最初に買ったアルバムは「カンチェラーレ」。完全なるジャケ買いだが、なんとも「売れなそう」な雰囲気を醸し出している(失礼)。
それでも気に入ってしまったのだ、私は。
きっかけはこの時期の恒例、ホワイトデーに奧さまへのプレゼントのひとつとして購入した。これが始まりだった。ここから毎年、1枚ずつプレゼントしている。
世に出された順番とかは気にしていない。その時々で気になったアルバムを購入している。昨年は久々のピアノソロということで最新版を購入したが、これがまた、特に地味で暗いアルバムだったりもした。
そう、このひとの曲は基本的に暗い。そのなかでも極めつけだった。
で、そんなこともあって今年はもう少し明るいであろうアルバムを。
ゲストが多数参加している。彼がいかにスゴい方か、ゲストの顔ぶれを見ると分かる。
石井マサユキ、北村聡、鈴木正人、田村玄一、持田香織、森俊二…
そんなに友だち多くできそうな曲は書いてないように思うのだが(失礼)…。
とても繊細で、どこか孤独を感じさせるピアノだ。しかし、孤独を寂しいものとは感じていないような、穏やかさと充実を感じる。
不思議なピアノだ。
このアルバムを購入するまでに、何年もかかった。ずっとこのアルバムをライブ盤だと思っていたのだ。で、彼のピアノとライブという空間が、あまりイメージできなかった。
しかし違った。
このアルバムは、東神田にあるカフェ兼定食屋「フクモリ」の開店二周年を記念して作られたそうだ。中島氏は、ここで毎月ライブを行っているらしい。その過程で交流が生まれた面々とのコラボレーション、というのがこのアルバムだった。紛らわしい…。
カバー曲が多い。
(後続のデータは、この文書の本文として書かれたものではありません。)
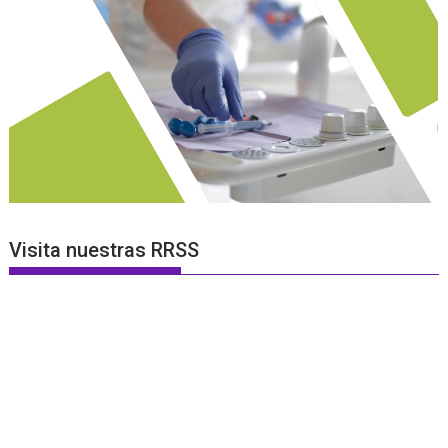
Visita nuestras RRSS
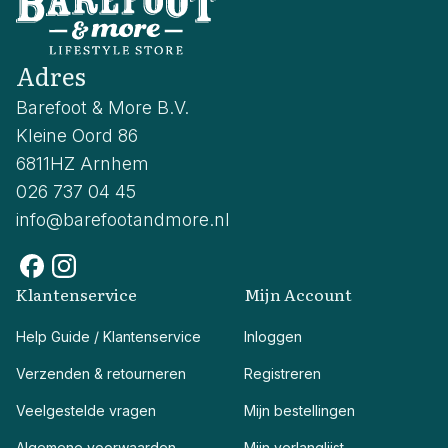
Adres
Barefoot & More B.V.
Kleine Oord 86
6811HZ Arnhem
026 737 04 45
info@barefootandmore.nl
Klantenservice
Mijn Account
Help Guide / Klantenservice
Inloggen
Verzenden & retourneren
Registreren
Veelgestelde vragen
Mijn bestellingen
Algemene voorwaarden
Mijn verlanglijst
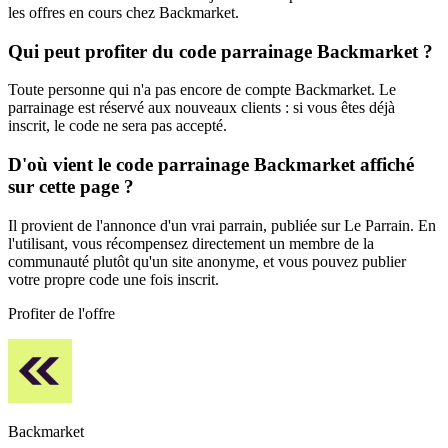
les offres en cours chez Backmarket.
Qui peut profiter du code parrainage Backmarket ?
Toute personne qui n'a pas encore de compte Backmarket. Le
parrainage est réservé aux nouveaux clients : si vous êtes déjà
inscrit, le code ne sera pas accepté.
D'où vient le code parrainage Backmarket affiché
sur cette page ?
Il provient de l'annonce d'un vrai parrain, publiée sur Le Parrain. En
l'utilisant, vous récompensez directement un membre de la
communauté plutôt qu'un site anonyme, et vous pouvez publier
votre propre code une fois inscrit.
Profiter de l'offre
Backmarket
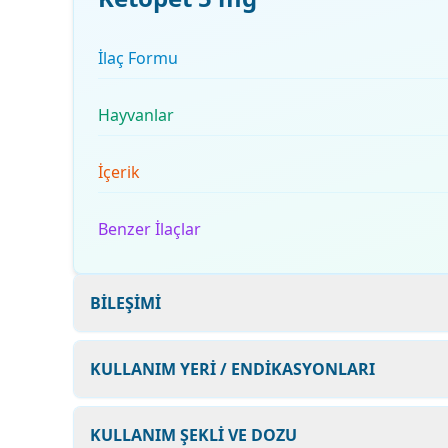
İlaç Formu
Hayvanlar
İçerik
Benzer İlaçlar
BİLEŞİMİ
KULLANIM YERİ / ENDİKASYONLARI
KULLANIM ŞEKLİ VE DOZU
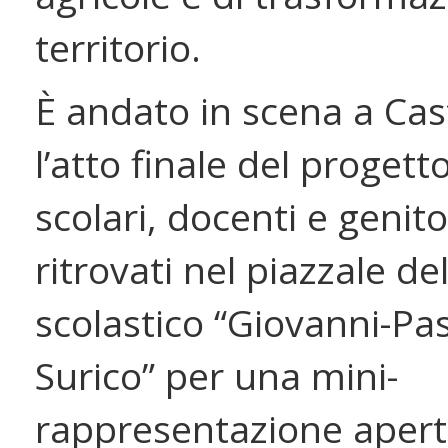
territorio.
È andato in scena a Cas
l’atto finale del progett
scolari, docenti e genito
ritrovati nel piazzale de
scolastico “Giovanni-Pas
Surico” per una mini-
rappresentazione apert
しかしアルバムを通して感じるのは、やはりこのアルバムが「中島ノブユキのアルバム」という印象。
そうとう暗いね、中島さん。
うん、キライじゃないよ。
けっきょくのところ、個人的に私が気に入っているのだ。プレゼントにかこつけて買っているが、毎年こうして買っているのは、この独特の暗さが好きだからに他ならない。
それにしても、開店二周年にしてこれだけの面子を集めた「フクモリ」というお店も気になる。すでに現在は10周年ぐらいになるだろうか。東神田ならそこまで遠くないし、そのうち遊びに行ってみたいと思う。